The adapted meanR test uses two separate variance estimates for (a) the monotherapies (= $$\sigma^{2}_{0}$$) and (b) the dose combinations (= $$\Sigma_{1}$$, a diagonal matrix). The notation for both SepVar as ModVar will be the same, but the estimation of $$\Sigma_{1}$$ will be different. The variance of the monotherapies $$\sigma^{2}_{0}$$ is estimated as $$\sigma^{2}$$ above by taking the MSE of the null model.
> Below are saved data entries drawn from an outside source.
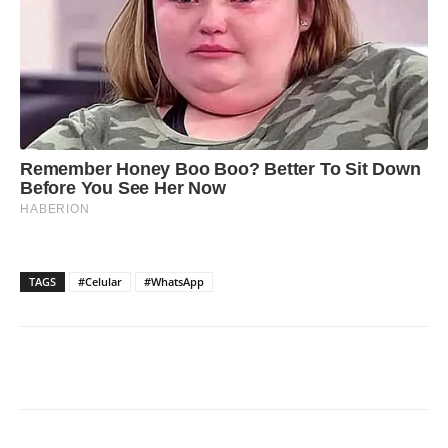
TAGS
#Celular
#WhatsApp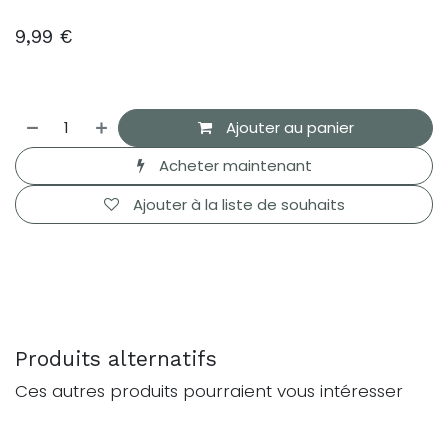
9,99
€
Ajouter au panier
Acheter maintenant
Ajouter à la liste de souhaits
Produits alternatifs
Ces autres produits pourraient vous intéresser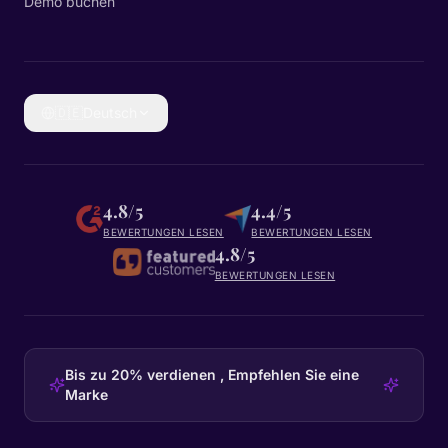
Demo buchen
🇩🇪
Deutsch
4.8/5
4.4/5
BEWERTUNGEN LESEN
BEWERTUNGEN LESEN
4.8/5
BEWERTUNGEN LESEN
Bis zu 20% verdienen , Empfehlen Sie eine
Marke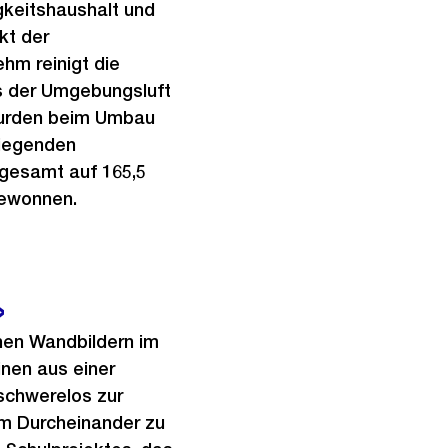
gkeitshaushalt und
kt der
hm reinigt die
s der Umgebungsluft
 wurden beim Umbau
liegenden
gesamt auf 165,5
gewonnen.
»
hen Wandbildern im
nen aus einer
 schwerelos zur
em Durcheinander zu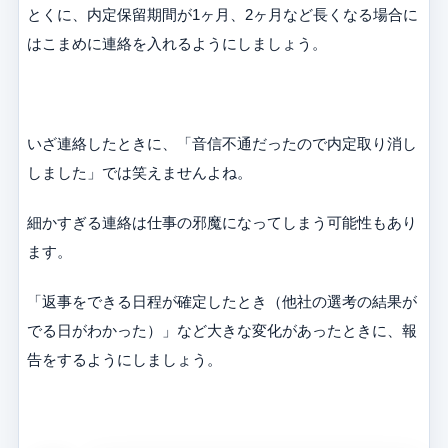
とくに、内定保留期間が1ヶ月、2ヶ月など長くなる場合に
はこまめに連絡を入れるようにしましょう。
いざ連絡したときに、「音信不通だったので内定取り消し
しました」では笑えませんよね。
細かすぎる連絡は仕事の邪魔になってしまう可能性もあり
ます。
「返事をできる日程が確定したとき（他社の選考の結果が
でる日がわかった）」など大きな変化があったときに、報
告をするようにしましょう。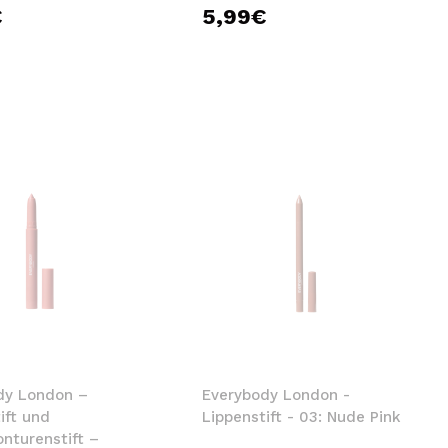
€
5,99€
dy London –
Everybody London -
ift und
Lippenstift - 03: Nude Pink
nturenstift –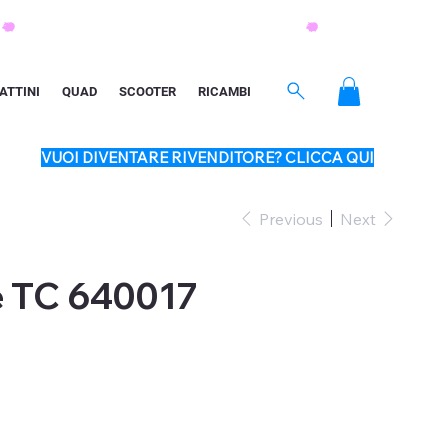
ATTINI
QUAD
SCOOTER
RICAMBI
VUOI DIVENTARE RIVENDITORE? CLICCA QUI
Previous
Next
e TC 640017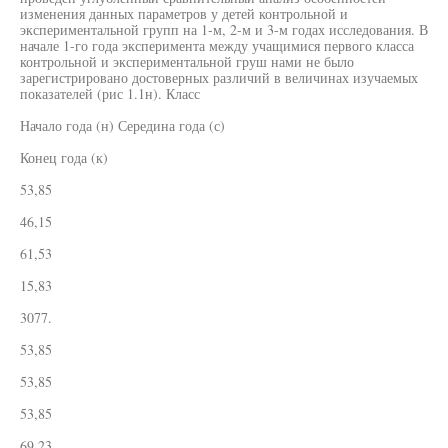
изменения данных параметров у детей контрольной и
экспериментальной групп на 1-м, 2-м и 3-м годах исследования. В
начале 1-го года эксперимента между учащимися первого класса
контрольной и экспериментальной груш нами не было
зарегистрировано достоверных различий в величинах изучаемых
показателей (рис 1.1н). Класс
Начало года (н) Середина года (с)
Конец года (к)
53,85
46,15
61,53
15,83
3077.
53,85
53,85
53,85
69,23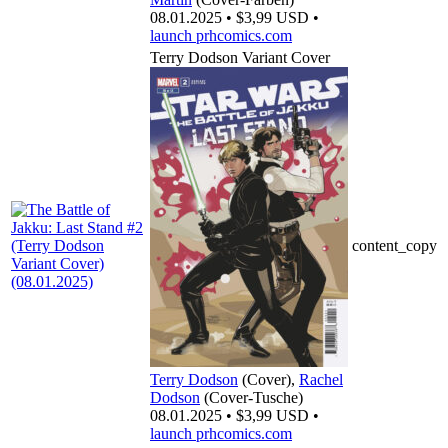
08.01.2025 • $3,99 USD •
launch
prhcomics.com
Terry Dodson Variant Cover
content_copy
Terry Dodson
(Cover),
Rachel
Dodson
(Cover-Tusche)
08.01.2025 • $3,99 USD •
launch
prhcomics.com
The test statistic is given by:

$\operatorname{TestStat} = \frac{R^{T}\left(\Sigma_{1}D + \sigma^{2}_{0}C_{p}\right)^{-1}R}{n_{1}}$

1. SepVar method: The variance for the dose combinations is estimated by taking the variance in each dose combination and then taking the mean of all these variances, thus $$\Sigma_{1} = \sigma^2_1 I_{n_1}$$. The downside of this method is that the variance for all combinations is assumed to be equal. In reality the variance often depends on the mean effect. This is taken into account in the ModVar method.

2. ModVar method: In this method the diagonal elements of $$\Sigma_{1}$$ are no longer estimated as single number but rather as a vector of variances. Each off-axis point has now its own variance. A linear model is fitted on the original dataset, modeling the variance of each off-axis point as a function of its mean effect. The estimated model parameters are then used to predict the variance for the corresponding mean effect measured for that dose combination. These predicted variances are placed in the diagonal of $$\Sigma_{1}$$.

### Adapted maxR

The same approach is taken for the adapted maxR test statistic. Instead of using one estimated variance for both on- and off-axis points, two separate estimates are used. The estimates for $$\Sigma_{1}$$ are different depending on the method used (ModVar or SepVar). The methodology of estimating the variance is the same as was described in the “Adapted meanR” section above.

The maxR test becomes

$\max \left| R^{T}\left(\Sigma_{1} D + \sigma^{2}_{0} C_{p}\right)^{-1/2} \right| \sim \max \left| Z_{1}, \dots, Z_{k} \right|$

where $$Z_{j} \sim N\left(0,1\right)$$. In particular, the test statistic for the $$k$$-th off-axis dose combination $$(d_{1}, d_{2})$$ is computed as $\operatorname{TestStat}\left(d_{1}, d_{2}\right) = \left[\left| R^{T}\left(\Sigma_{1} D + \sigma^{2}_{0} C_{p}\right)^{-1/2} \right| \right]_{k}$ where $$\left[\cdot\right]_{k}$$ indicates the $$k$$-th coordinate.

### Advantages of ModVar and SepVar methods compared to assumption of equal variances

The assumption of equal variances between monotherapies and off-axis dose-combinations fails to control the type I error rate around pre-specified level, when the variance of off-axis points increases (natural variance or outliers). This results in false positive synergy calls when in reality there were none. Both the SepVar and the ModVar methods control the type I error rate far better, with slightly better results obtained by the ModVar method.

Furthermore, the sensitivity and specificity of the maxR test statistics are higher with the methods assuming variance heterogeneity compared to the methods where equal variances are assumed.